Integrative genomic analyses in adipocytes implicate DNA methylation in human obesity and diabetes

DNA methylation variations are prevalent in human obesity, but evidence of a causative role in disease pathogenesis is limited. In this study, we combine epigenome-wide association and integrative genomics to investigate the impact of subcutaneous and visceral adipocyte DNA methylation variations in extreme human obesity. We identify extensive DNA methylation changes that are robustly associated with extreme obesity in combined discovery and replication analyses (N=190 samples, 691 loci in subcutaneous and 173 loci in visceral adipocytes, P<1x10-7). Using functional interaction maps and methylation-expression association testing in human adipocytes, we connect extreme obesity-associated methylation variations to transcriptomic changes at >500 target genes.
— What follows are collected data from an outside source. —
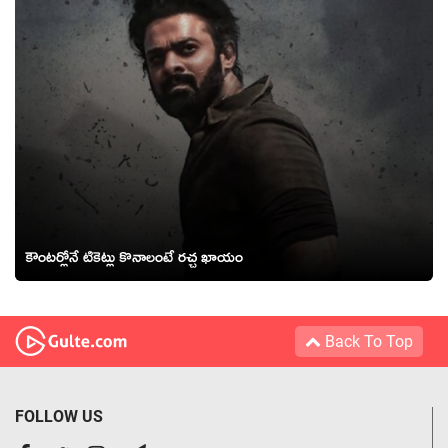
కౌంటర్లోనే టికెట్లు కొనాలంటే రచ్చ ఖాయం
Back To Top
FOLLOW US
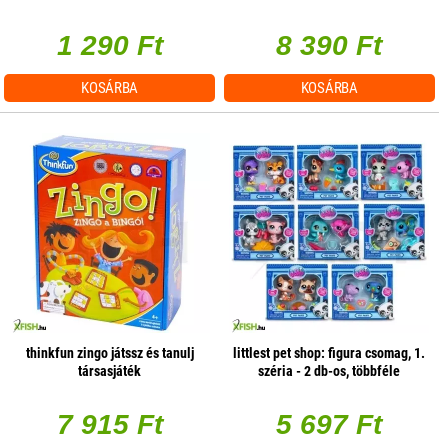
1 290 Ft
8 390 Ft
KOSÁRBA
KOSÁRBA
thinkfun zingo játssz és tanulj
littlest pet shop: figura csomag, 1.
társasjáték
széria - 2 db-os, többféle
7 915 Ft
5 697 Ft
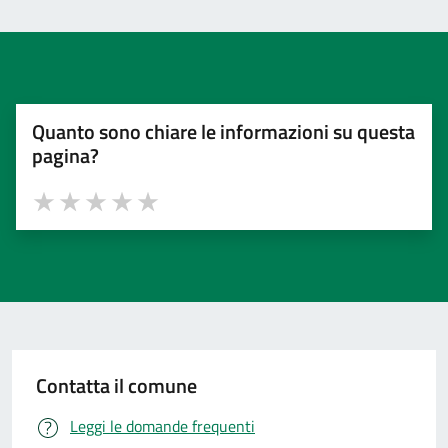
Quanto sono chiare le informazioni su questa
pagina?
Valuta 1 stelle su 5
Valuta 2 stelle su 5
Valuta 3 stelle su 5
Valuta 4 stelle su 5
Valuta 5 stelle su 5
Contatta il comune
Leggi le domande frequenti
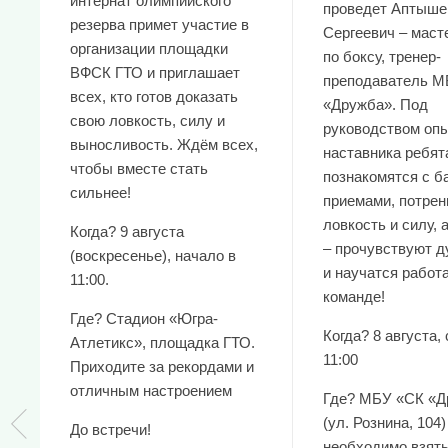
интернат олимпийского
проведет Аптыше
резерва примет участие в
Сергеевич – маст
организации площадки
по боксу, тренер-
ВФСК ГТО и приглашает
преподаватель М
всех, кто готов доказать
«Дружба». Под
свою ловкость, силу и
руководством опы
выносливость. Ждём всех,
наставника ребят
чтобы вместе стать
познакомятся с 
сильнее!
приемами, потре
ловкость и силу, 
Когда? 9 августа
– прочувствуют д
(воскресенье), начало в
и научатся работа
11:00.
команде!
Где? Стадион «Югра-
Когда? 8 августа, 
Атлетикс», площадка ГТО.
11:00
Приходите за рекордами и
отличным настроением
Где? МБУ «СК «Д
(ул. Рознина, 104)
До встречи!
необходимо взять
We find that disease-associated methylation variations localise to active genomic regions and transcription factor binding sites, at which DNA methylation influences transcription factor-target gene co-expression relationships. In Mendelian Randomisation analyses, we infer causal effects of DNA methylation on human obesity and obesity-induced metabolic disturbances, under genetic control, at 28 independent loci. Silencing of two target genes of causal DNA methylation variations, the PRRC2A and LIMD2 genes, further reveals novel metabolic effects in adipocytes. Our results indicate DNA methylation is an important determinant of human obesity and its metabolic complications, and reveal genomic and molecular mechanisms through which altered DNA methylation may impact adipocyte cellular functions.